That said, my personal reaction to what you've written is that you are a time share broker yourself, and none too happy about TUG's 25-year history of helping timeshare owners avoid getting ripped off. You may also be a time share "cancellation" scammer, in the shady business of defrauding timeshare owners looking to resell or otherwise terminate their timeshare interests. I gather this from the tone and length of your posts, which reminds me of a line from Shakespeare: "Methinks thou dost protest too much." If TUG has gored your shady ox, good on them.

Finally, for those interested in a real member's reaction, I am an 8-year member, and an active reviewer of the resorts I visit. I visit TUG and use its online reviews when I plan visits. I review the places I visit, and post those, both on TUG and here on Trip Advisor (for those resorts where I am not an owner). I have found TUG to be an invaluable resource for resort information that allows me to pack and travel with what I need to find maximum enjoyment when I arrive. I also find TUG's newsletter and discussion forums valuable for information about the timeshare industry and the system operators that dominate it. If you, like me, want this type of information, there are few other places to find it."

Hope this helps de-bunk this....... person. Go TUG!


----------



## RX8

I just watched the YouTube video that is in the blog. I am convinced that this person is from an exit company who is attacking TUG for educating timeshare owners to not pay thousands of dollars for these “services”.

Very typical of these scammers to use scare tactics, lie about facts, post false “reviews” (these new “unknown” members on Trip Advisor supporting the lies are sure to be the scammer himself), and attack anything that prevents them from scamming.

What this scammer fails to mention is that we advise owners to not pay thousands to these unknown “companies”, who may just end up stealing the money with no services provided, but rather try a deed back or at the very least give away the timeshare themself to save thousands.


----------



## dayooper

DaveNW said:


> No doubt, someone who has lumpy pillows for sale, at prices above the Bargain Basement minimums.
> 
> So now I want that $49 Premium membership! Does it include the boiled pizza recipe?
> 
> Dave



I think you may have stumbled on to something here. I bet this is someone who Brian wouldn’t give the boiled pizza recipe too. That recipe has caused more harm than good. Just post it already!


----------



## davidvel

RX8 said:


> I just watched the YouTube video that is in the blog.
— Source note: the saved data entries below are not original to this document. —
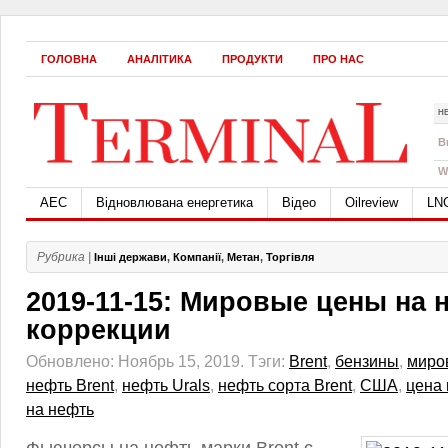
ГОЛОВНА
АНАЛІТИКА
ПРОДУКТИ
ПРО НАС
Н
B
W
АЕС
Відновлювана енергетика
Відео
Oilreview
LN
Рубрика |
Інші держави
,
Компанії
,
Метан
,
Торгівля
2019-11-15: Мировые цены на 
коррекции
Обновлено: Ноябрь 15, 2019.
Тэги:
Brent
,
бензины
,
миро
нефть Brent
,
нефть Urals
,
нефть сорта Brent
,
США
,
цена 
на нефть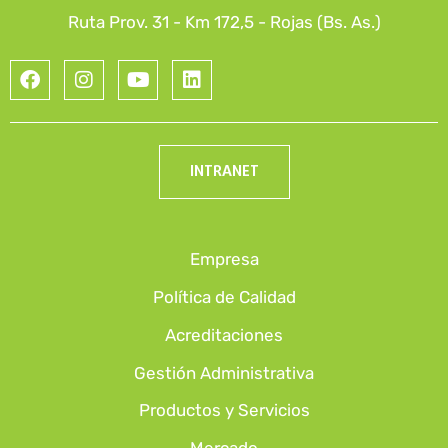
Ruta Prov. 31 - Km 172,5 - Rojas (Bs. As.)
INTRANET
Empresa
Política de Calidad
Acreditaciones
Gestión Administrativa
Productos y Servicios
Mercado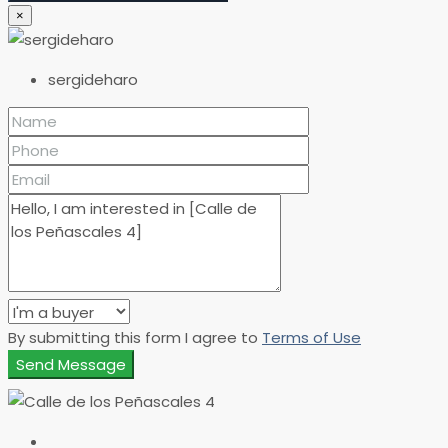
×
sergideharo
By submitting this form I agree to
Terms of Use
Send Message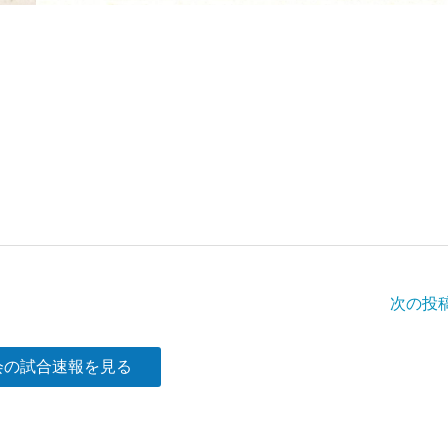
次の投
会の試合速報を見る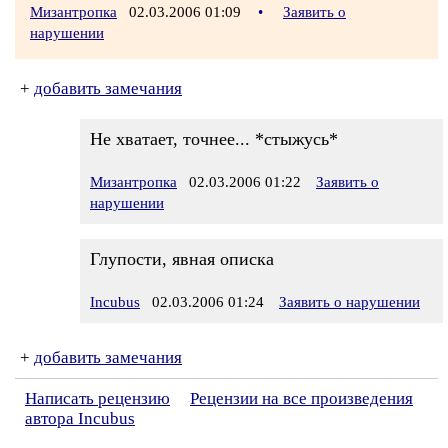
Мизантропка
02.03.2006 01:09
•
Заявить о
нарушении
+
добавить замечания
Не хватает, точнее... *стыжусь*
Мизантропка
02.03.2006 01:22
Заявить о
нарушении
Глупости, явная описка
Incubus
02.03.2006 01:24
Заявить о нарушении
+
добавить замечания
Написать рецензию
Рецензии на все произведения
автора Incubus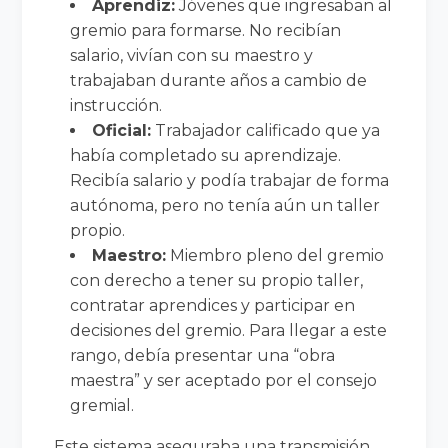
Aprendiz:
Jóvenes que ingresaban al
gremio para formarse. No recibían
salario, vivían con su maestro y
trabajaban durante años a cambio de
instrucción.
Oficial:
Trabajador calificado que ya
había completado su aprendizaje.
Recibía salario y podía trabajar de forma
autónoma, pero no tenía aún un taller
propio.
Maestro:
Miembro pleno del gremio
con derecho a tener su propio taller,
contratar aprendices y participar en
decisiones del gremio. Para llegar a este
rango, debía presentar una “obra
maestra” y ser aceptado por el consejo
gremial.
Este sistema aseguraba una transmisión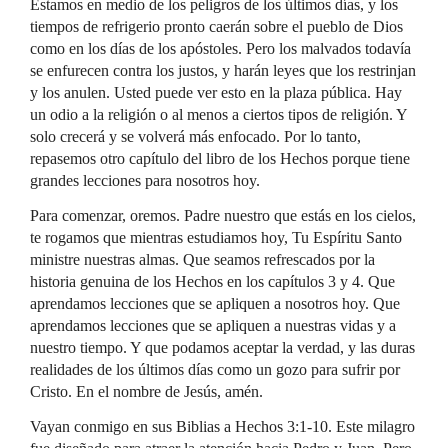
Estamos en medio de los peligros de los últimos días, y los
tiempos de refrigerio pronto caerán sobre el pueblo de Dios
como en los días de los apóstoles. Pero los malvados todavía
se enfurecen contra los justos, y harán leyes que los restrinjan
y los anulen. Usted puede ver esto en la plaza pública. Hay
un odio a la religión o al menos a ciertos tipos de religión. Y
solo crecerá y se volverá más enfocado. Por lo tanto,
repasemos otro capítulo del libro de los Hechos porque tiene
grandes lecciones para nosotros hoy.
Para comenzar, oremos. Padre nuestro que estás en los cielos,
te rogamos que mientras estudiamos hoy, Tu Espíritu Santo
ministre nuestras almas. Que seamos refrescados por la
historia genuina de los Hechos en los capítulos 3 y 4. Que
aprendamos lecciones que se apliquen a nosotros hoy. Que
aprendamos lecciones que se apliquen a nuestras vidas y a
nuestro tiempo. Y que podamos aceptar la verdad, y las duras
realidades de los últimos días como un gozo para sufrir por
Cristo. En el nombre de Jesús, amén.
Vayan conmigo en sus Biblias a Hechos 3:1-10. Este milagro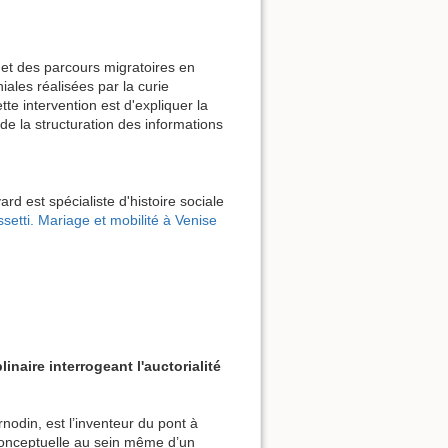
Afficher le texte source
s et des parcours migratoires en
ales réalisées par la curie
tte intervention est d'expliquer la
 de la structuration des informations
rd est spécialiste d'histoire sociale
setti. Mariage et mobilité à Venise
naire interrogeant l'auctorialité
rnodin, est l’inventeur du pont à
conceptuelle au sein même d’un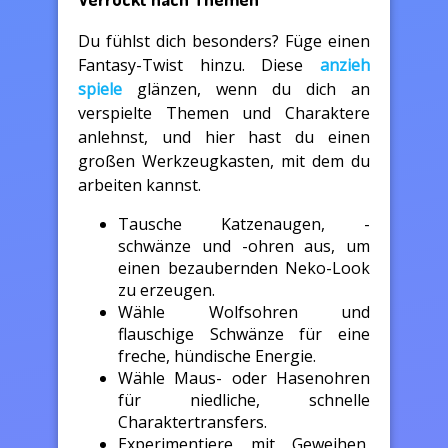
Du fühlst dich besonders? Füge einen
Fantasy-Twist hinzu. Diese
anzieh
spiele
glänzen, wenn du dich an
verspielte Themen und Charaktere
anlehnst, und hier hast du einen
großen Werkzeugkasten, mit dem du
arbeiten kannst.
Tausche Katzenaugen, -
schwänze und -ohren aus, um
einen bezaubernden Neko-Look
zu erzeugen.
Wähle Wolfsohren und
flauschige Schwänze für eine
freche, hündische Energie.
Wähle Maus- oder Hasenohren
für niedliche, schnelle
Charaktertransfers.
Experimentiere mit Geweihen,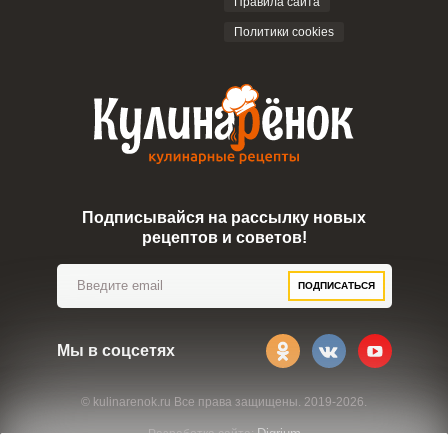
Правила сайта
Политики cookies
Подписывайся на рассылку новых
рецептов и советов!
ПОДПИСАТЬСЯ
Мы в соцсетях
© kulinarenok.ru Все права защищены. 2019-2026.
Digrium
Разработка сайта: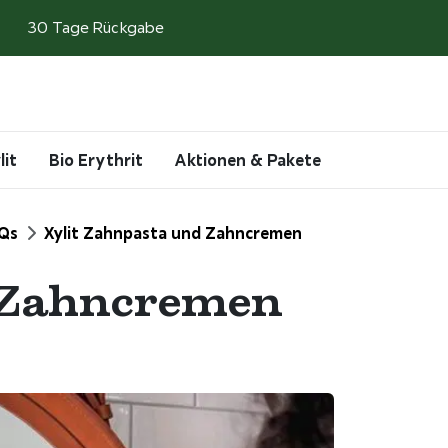
30 Tage Rückgabe
Search
Account
Cart
lit
Bio Erythrit
Aktionen & Pakete
Qs
Xylit Zahnpasta und Zahncremen
 Zahncremen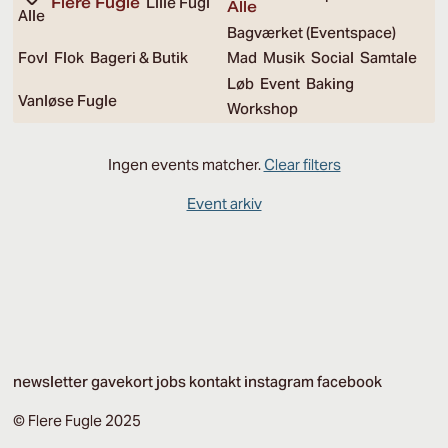
Flere Fugle
Lille Fugl
Alle
Alle
Bagværket (Eventspace)
Fovl
Flok
Bageri & Butik
Mad
Musik
Social
Samtale
Løb
Event
Baking
Vanløse Fugle
Workshop
Ingen events matcher.
Clear filters
Event arkiv
newsletter
gavekort
jobs
kontakt
instagram
facebook
© Flere Fugle 2025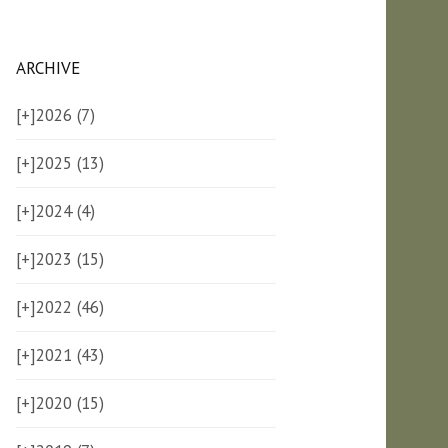
ARCHIVE
[+]
2026 (7)
[+]
2025 (13)
[+]
2024 (4)
[+]
2023 (15)
[+]
2022 (46)
[+]
2021 (43)
[+]
2020 (15)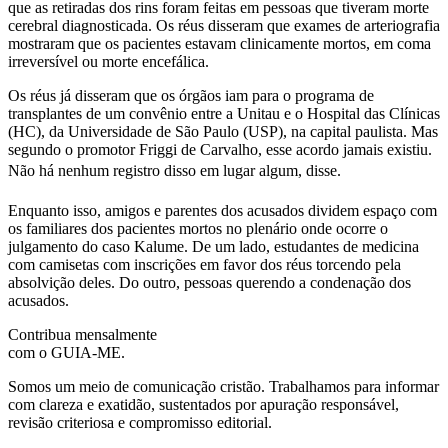
que as retiradas dos rins foram feitas em pessoas que tiveram morte
cerebral diagnosticada. Os réus disseram que exames de arteriografia
mostraram que os pacientes estavam clinicamente mortos, em coma
irreversível ou morte encefálica.
Os réus já disseram que os órgãos iam para o programa de
transplantes de um convênio entre a Unitau e o Hospital das Clínicas
(HC), da Universidade de São Paulo (USP), na capital paulista. Mas
segundo o promotor Friggi de Carvalho, esse acordo jamais existiu.
Não há nenhum registro disso em lugar algum, disse.
Enquanto isso, amigos e parentes dos acusados dividem espaço com
os familiares dos pacientes mortos no plenário onde ocorre o
julgamento do caso Kalume. De um lado, estudantes de medicina
com camisetas com inscrições em favor dos réus torcendo pela
absolvição deles. Do outro, pessoas querendo a condenação dos
acusados.
Contribua mensalmente
com o GUIA-ME.
Somos um meio de comunicação cristão. Trabalhamos para informar
com clareza e exatidão, sustentados por apuração responsável,
revisão criteriosa e compromisso editorial.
I am convinced that this person is from an exit company who is attacking TUG for educating timeshare owners to not pay thousands of dollars for these “services”.
> 
> Very typical of these scammers to use scare tactics, lie about facts, post false “reviews” (these new “unknown” members on Trip Advisor supporting the lies are sure to be the scammer himself), and attack anything that prevents them from scamming.
> 
> What this scammer fails to mention is that we advise owners to not pay thousands to these unknown “companies”, who may just end up stealing the money with no services provided, but rather try a deed back or at the very least give away the timeshare themself to save thousands.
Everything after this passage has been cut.